Jimmy Crumpacker for Congressional District 5, Republican primary
Anyone throwing their hat into the race for Congressional District 5 is going to have the hurdle of introducing themselves to the constituency. As a newly redrawn district, even the Democratic incumbent has only represented roughly half of the people who now occupy his district. But among the five candidates running in the Republican primary, just two deigned to show up for their interview. Candidate John Di Paola canceled last minute. Candidate Lori Chavez-Deremer declined until the general election. Candidate Laurel Roses never responded at all, leaving Bendite Madison Oatman and sometimes-Bendite Jimmy Crumpacker to share their views.
Crumpacker's previous campaign ads during his run in Congressional District 2 painted him as a gun-toting, Trump-loving candidate. This time, he's presenting a more measured professionalism, focusing his campaign on standard Republican talking points like reining in government spending and inflation. He appeared well prepared in his approach to managing forest fires, mentioning the concept of using satellite technology to monitor fires and suggesting attacking even the smaller ones that are often left alone until they get bigger. While he has not served in public office, Crumpacker has the air of a Washington insider, having studied at Georgetown and touting his ability to raise lots of campaign cash. No doubt he would slide into the role of Congressman quite easily—and if he keeps his priorities focused on the financials and less on the more partisan hot-buttons, he may be able to represent this district adequately.

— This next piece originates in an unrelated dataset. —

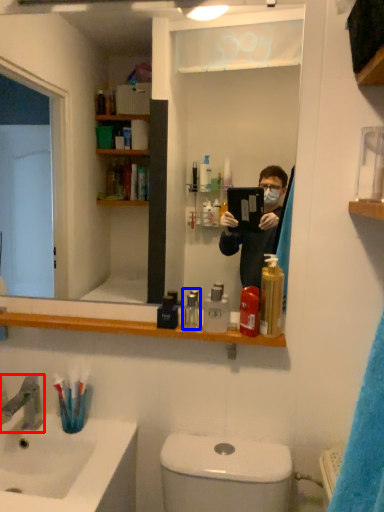 Question: Which point is closer to the camera, tap (highlighted by a red box) or mouthwash (highlighted by a blue box)?

Choices:
 (A) tap
 (B) mouthwash

Answer: (A) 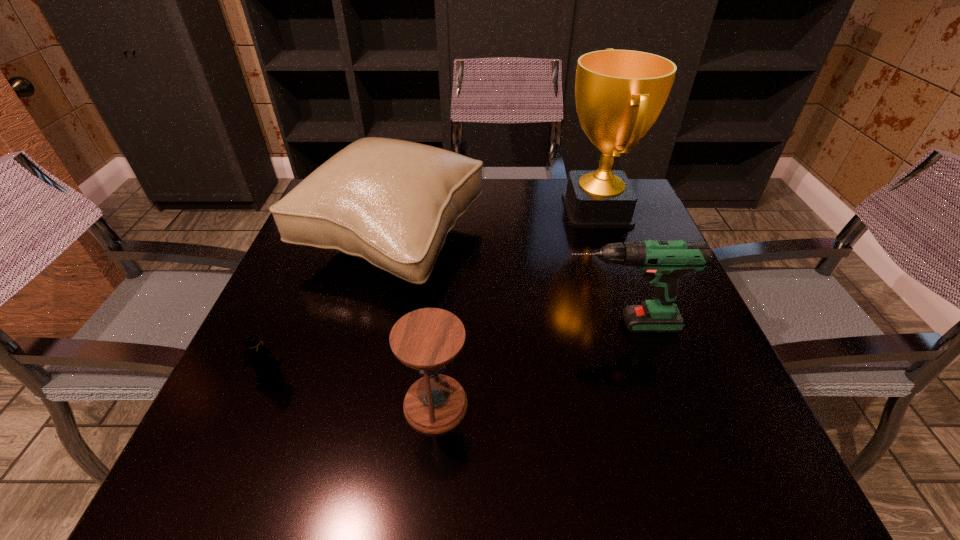 This screenshot has width=960, height=540. In order to click on free space that satisfies the following two spatial constraints: 1. on the front-facing side of the award; 2. on the face of the Lego in this screenshot , I will do `click(656, 376)`.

Oatman, a construction worker, is in this race largely to advocate for medical freedom, the 2nd Amendment and less government overreach in the wake of the pandemic. He believes no one is speaking up for the little guy and he wants to do that. While some of his ideas will appeal to Republican voters still burned by the adversities of the pandemic, we can't see that platform sustaining a candidate throughout the two years of the term. Still, he's a bright guy who may serve well in a more local office—provided he can tone down the ire over the pandemic and move onto more present needs.
In this Republican primary, our endorsement goes to Crumpacker.